▶ _Task inputs_:

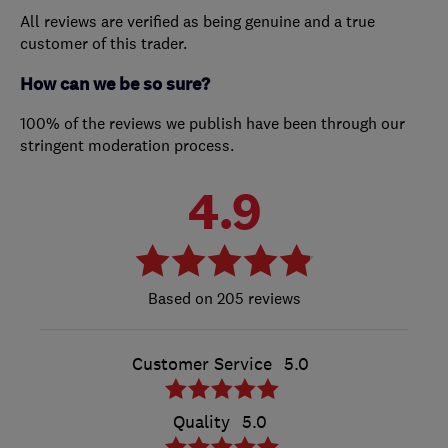
All reviews are verified as being genuine and a true
customer of this trader.
How can we be so sure?
100% of the reviews we publish have been through our
stringent moderation process.
4.9
205 reviews
Customer Service
5.0
Quality
5.0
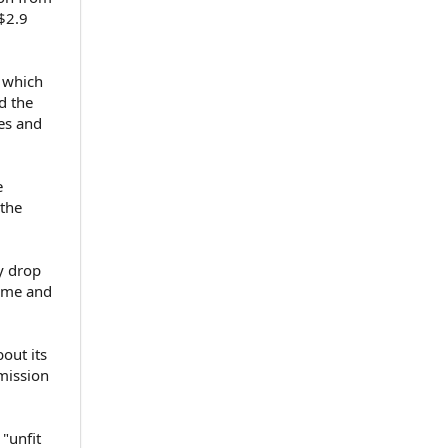
 $2.9
, which
d the
ees and
e
 the
y drop
home and
out its
mission
"unfit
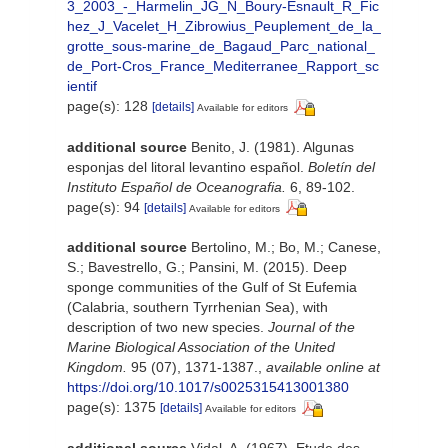
3_2003_-_Harmelin_JG_N_Boury-Esnault_R_Fic
hez_J_Vacelet_H_Zibrowius_Peuplement_de_la_
grotte_sous-marine_de_Bagaud_Parc_national_
de_Port-Cros_France_Mediterranee_Rapport_sc
ientif
page(s): 128
[details]
Available for editors
additional source
Benito, J. (1981). Algunas
esponjas del litoral levantino español.
Boletín del
Instituto Español de Oceanografia.
6, 89-102.
page(s): 94
[details]
Available for editors
additional source
Bertolino, M.; Bo, M.; Canese,
S.; Bavestrello, G.; Pansini, M. (2015). Deep
sponge communities of the Gulf of St Eufemia
(Calabria, southern Tyrrhenian Sea), with
description of two new species.
Journal of the
Marine Biological Association of the United
Kingdom.
95 (07), 1371-1387.
,
available online at
https://doi.org/10.1017/s0025315413001380
page(s): 1375
[details]
Available for editors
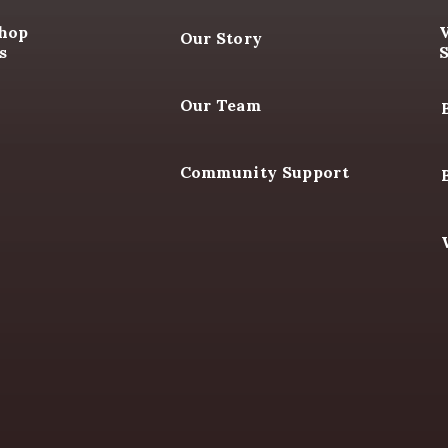
R SHOP
ABOUT US
WHER
Shop
Our Story
s
Our Team
Community Support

▶ _Required work_:
With all pictures excluded, output exactly the lines from the one containing "esponjas del litoral levantino español." through the final line of the entries, inclusive.

▶ _Solution to this exercise_:
esponjas del litoral levantino español.
Boletín del
Instituto Español de Oceanografia.
6, 89-102.
page(s): 94
[details]
Available for editors
additional source
Bertolino, M.; Bo, M.; Canese,
S.; Bavestrello, G.; Pansini, M. (2015). Deep
sponge communities of the Gulf of St Eufemia
(Calabria, southern Tyrrhenian Sea), with
description of two new species.
Journal of the
Marine Biological Association of the United
Kingdom.
95 (07), 1371-1387.
,
available online at
https://doi.org/10.1017/s0025315413001380
page(s): 1375
[details]
Available for editors
R SHOP
ABOUT US
WHER
Shop
Our Story
s
Our Team
Community Support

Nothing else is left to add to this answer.